The best thing that this conceptual company could do regarding WoW is: whenever asked any questions about WoW, say, "We don't base our success on the success of WoW or any other game. It isn't a factor."

Though, I think just the idea of a company that is building a game based on the old way of doing MMO's, will at the very least attract the interest of a lot of gamers. There are so many who hate what MMO's have become since everyone became single-minded-ly focused on the illusionary WoW gold rush (it utterly murdered creativity, experimentation, and innovation), that even if the superhero genre isn't their thing, the company will still earn their respect.

Segev

Okay, because I'm still puzzled, when people are saying "don't get on the WoW gold rush" or similar, they're basically saying "don't make a WoW-clone?" Or is there something specific to the way WoW makes its money that they're talking about?

TimtheEnchanter

#158
Quote from: Segev on October 01, 2012, 10:00:08 PMOkay, because I'm still puzzled, when people are saying "don't get on the WoW gold rush" or similar, they're basically saying "don't make a WoW-clone?" Or is there something specific to the way WoW makes its money that they're talking about?
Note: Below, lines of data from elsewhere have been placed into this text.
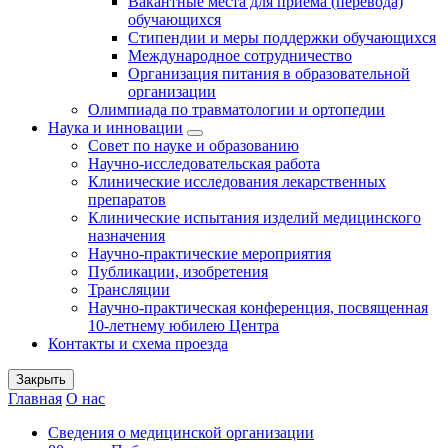
Вакантные места для приема (перевода)
обучающихся
Стипендии и меры поддержки обучающихся
Международное сотрудничество
Организация питания в образовательной
организации
Олимпиада по травматологии и ортопедии
Наука и инновации
Совет по науке и образованию
Научно-исследовательская работа
Клинические исследования лекарственных
препаратов
Клинические испытания изделий медицинского
назначения
Научно-практические мероприятия
Публикации, изобретения
Трансляции
Научно-практическая конференция, посвященная
10-летнему юбилею Центра
Контакты и схема проезда
Закрыть
Главная
О нас
Сведения о медицинской организации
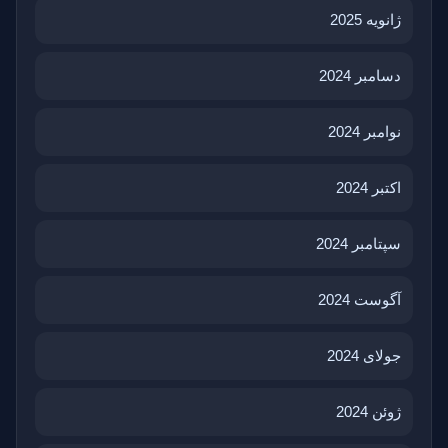
ژانویه 2025
دسامبر 2024
نوامبر 2024
اکتبر 2024
سپتامبر 2024
آگوست 2024
جولای 2024
ژوئن 2024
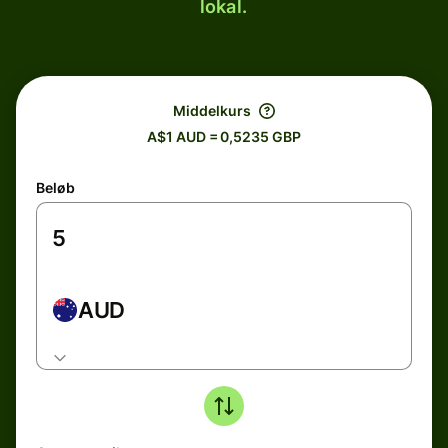
lokal.
Middelkurs
A$1 AUD = 0,5235 GBP
Beløb
AUD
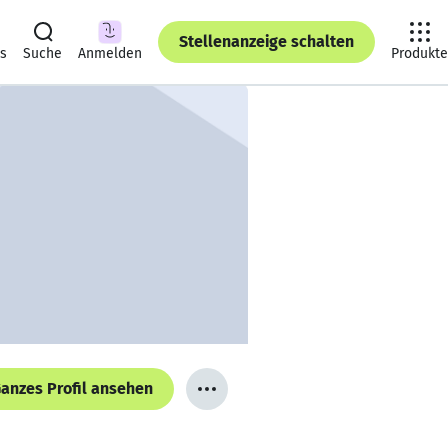
Stellenanzeige schalten
ts
Suche
Anmelden
Produkte
anzes Profil ansehen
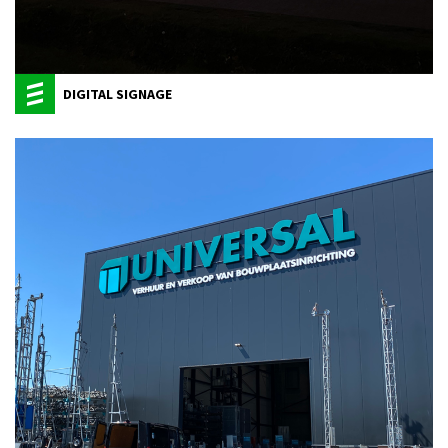
DIGITAL SIGNAGE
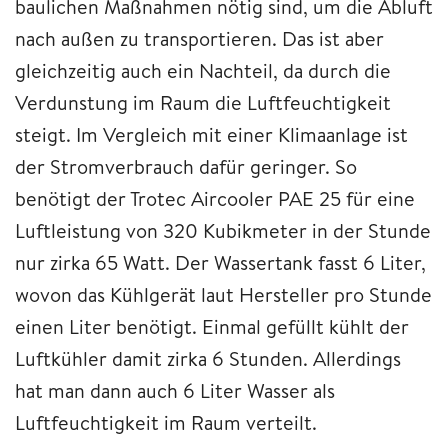
baulichen Maßnahmen nötig sind, um die Abluft
nach außen zu transportieren. Das ist aber
gleichzeitig auch ein Nachteil, da durch die
Verdunstung im Raum die Luftfeuchtigkeit
steigt. Im Vergleich mit einer Klimaanlage ist
der Stromverbrauch dafür geringer. So
benötigt der Trotec Aircooler PAE 25 für eine
Luftleistung von 320 Kubikmeter in der Stunde
nur zirka 65 Watt. Der Wassertank fasst 6 Liter,
wovon das Kühlgerät laut Hersteller pro Stunde
einen Liter benötigt. Einmal gefüllt kühlt der
Luftkühler damit zirka 6 Stunden. Allerdings
hat man dann auch 6 Liter Wasser als
Luftfeuchtigkeit im Raum verteilt.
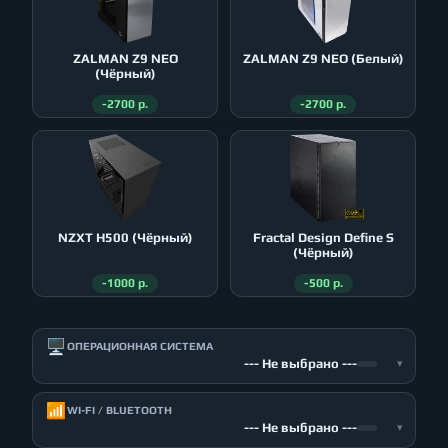
ZALMAN Z9 NEO
ZALMAN Z9 NEO (Белый)
(Чёрный)
-2700 р.
-2700 р.
NZXT H500 (Чёрный)
Fractal Design Define S
(Чёрный)
-1000 р.
-500 р.
🖥️
ОПЕРАЦИОННАЯ СИСТЕМА
--- Не выбрано ---
▾
📶
WI-FI / BLUETOOTH
--- Не выбрано ---
▾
No, it's not about HOW WoW makes it's money. Just the amount of money. Corporations don't think in the small scale with MMO's anymore. Everything has to be in the millions, if not billions. Ginormous customer base, ginormous funding, ginormous marketing, etc.

As for clones though... even dev teams that aren't intentionally cloning WoW, tend to be very skiddish at straying very far from that template. It's just how investors think. Everyone is afraid of doing something that hasn't already been tried and proven. There are a couple exceptions, but they're a tiny minority.

The WoW gold rush though, is the idea that anyone can make an MMO, get 10 million subs, and make billions from it. This idea has somehow been so ingrained into the business consciousness, that they pump tons of cash into developing a game, assuming they'll earn it all back (I'm looking at you, EA/Bioware). What somehow almost nobody in the biz realizes is, that goal of achieving what WoW did is completely unrealistic. WoW already had an unbelievable fanbase due to the Warcraft games. Blizzard has always been very loyal to their fanbase, and earned the trust of the players before they ever made WoW. And most importantly, WoW attracted people who previously weren't playing an MMO; a LOT of people. Today, more or less everyone who is interested in MMO's is already playing one. There is no untapped resource to draw on like what WoW did. If you want to gain those numbers today, you have to usurp the subs from other games, which isn't as easy, no matter how great your game is.

Luna Eclypse

Quote from: Flying Code Monkey on October 01, 2012, 08:06:10 PM
I assume (?) someone must still own the rights to Big O, and it's characters/setting, including Paradigm City.

Well... shows how much I pay attention. I completely forgot about that show and wouldn't have remembered the name of the city even if I hadn't.

It would be nice to have a similar name to Paragon just out of homage though. Legal action wouldn't amount to much in pursuing a lawsuit against us if its just similar and the city itself looks nothing like what's in CoH.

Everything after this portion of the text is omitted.